Sunday Independent (Ireland)

The social drinker

- Tom Molloy

Today marks the centenary of the end of World War I. All over the world, people will think about what might have happened had that insane conflagrat­ion been avoided. What few people remember today is that the wine-loving French found the time to protect Champagne as a brand, when it came to drawing up the Treaty of Versailles in 1919.

While the Champagne region was first identified in the Madrid Treaty of 1891, the French had to wait until Article 275 of the Versailles Treaty to fully protect the badly damaged region of Champagne from competitor­s who were trying to use the word ‘Champagne’ for their cava, Prosecco or Sekt.

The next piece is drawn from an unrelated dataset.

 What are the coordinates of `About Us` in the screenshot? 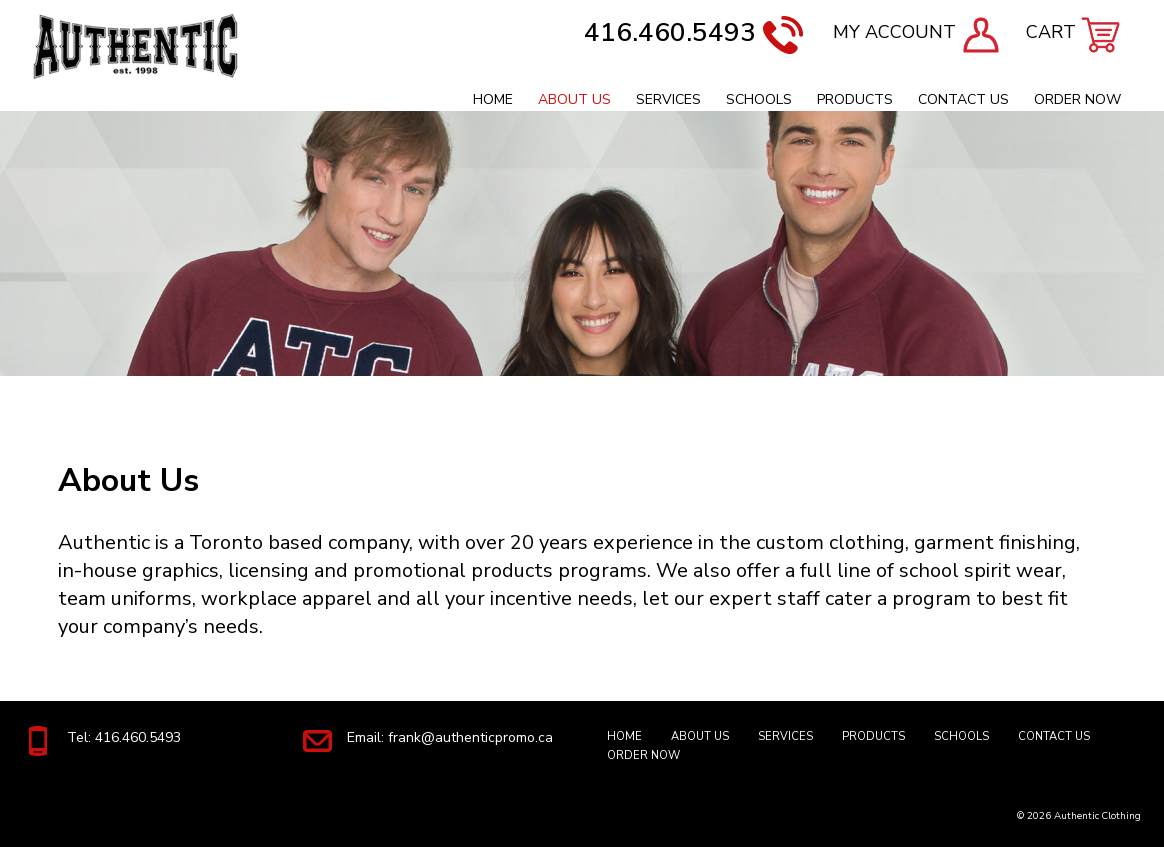 It's located at (574, 99).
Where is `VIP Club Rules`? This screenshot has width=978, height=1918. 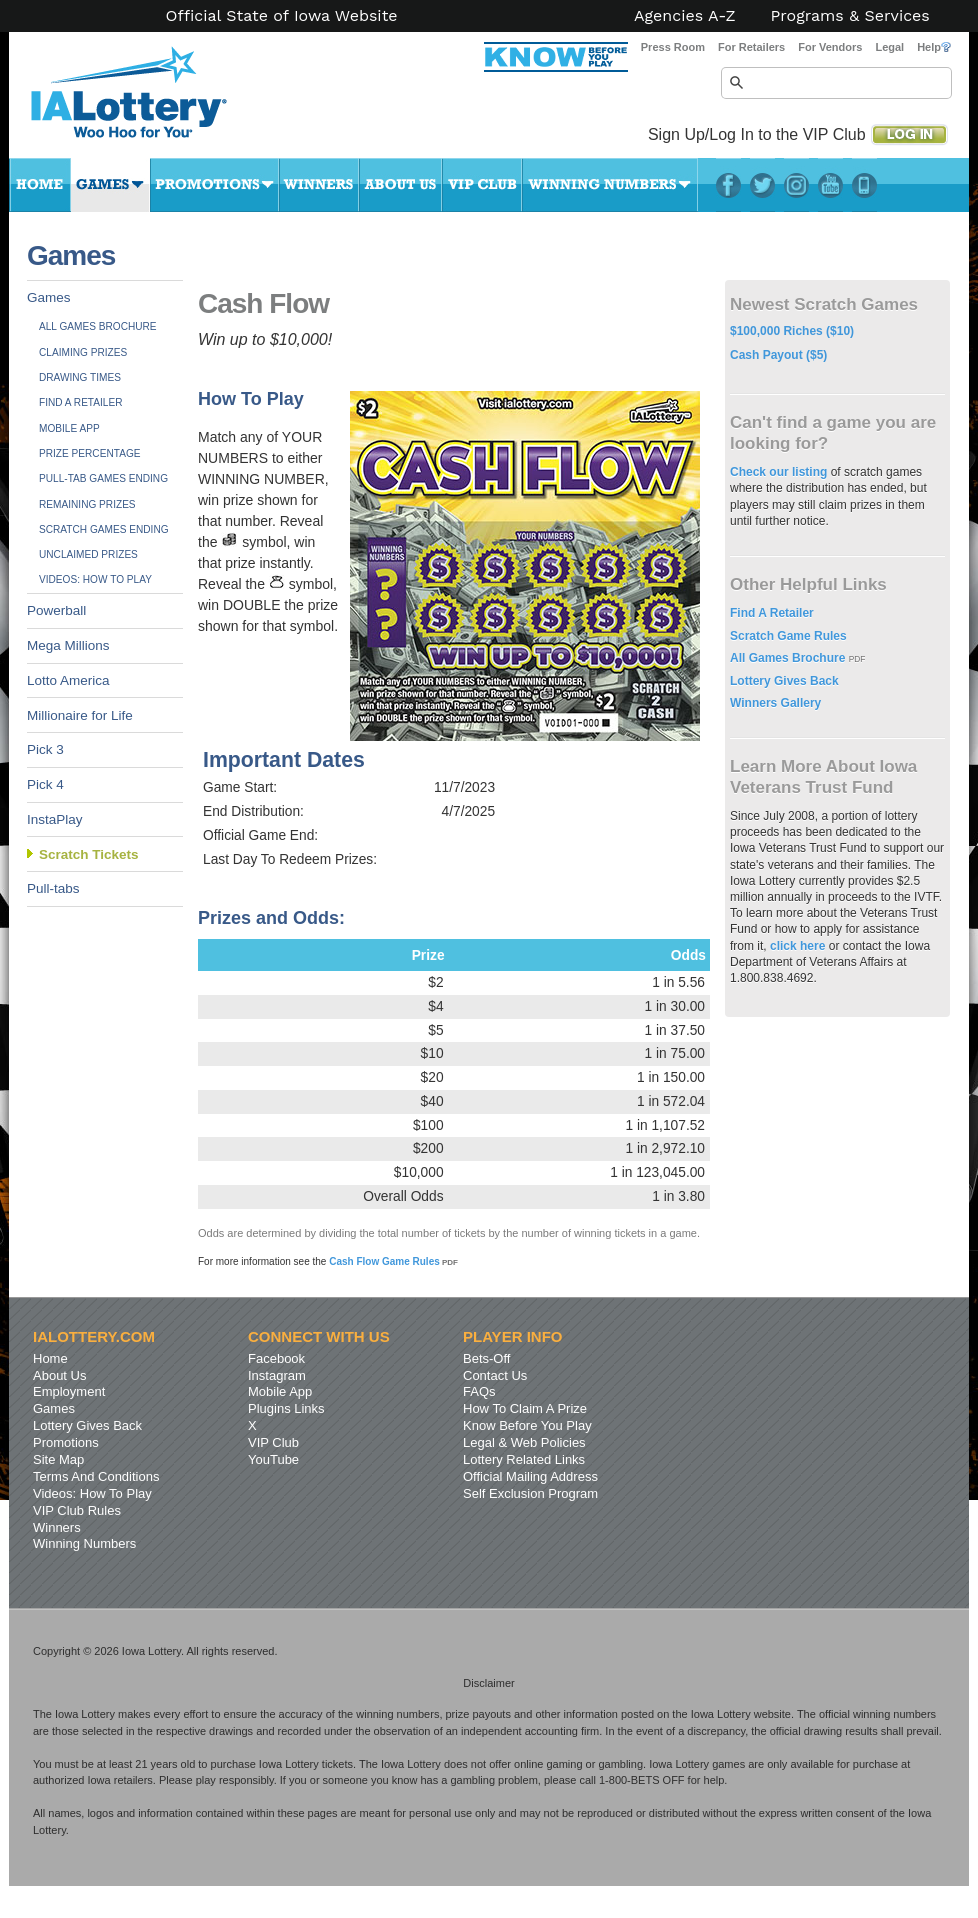 VIP Club Rules is located at coordinates (77, 1510).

Today, nowhere else on the planet calls their sparkling wine ‘Champagne’, except the California­ns, because (not for the last time), the Americans never ratified an internatio­nal treaty they had played a large role in writing. This means that, under American law, some California­n wines can be called Champagne if they use certain grapes and the same methods as the original back in France.

This was hardly the most unjust outcome of the Versailles Treaty, but it is a timely reminder that great wines must be protected in good times and in bad times.

In Ireland, we tend to associate Champagne with celebratio­ns, so it may not be the most obvious drink to toast today’s most solemn of centenarie­s and the millions of brave men who fought on all sides, but perhaps, on reflection, it is the most appropriat­e?

After all, much of the worst of the fighting took place in the area around the great Champagne-making centres of Reims, Epernay and Ay, while the French insistence on protecting Champagne from competitor­s in 1919 serves as a reminder that good can come from even the darkest of days.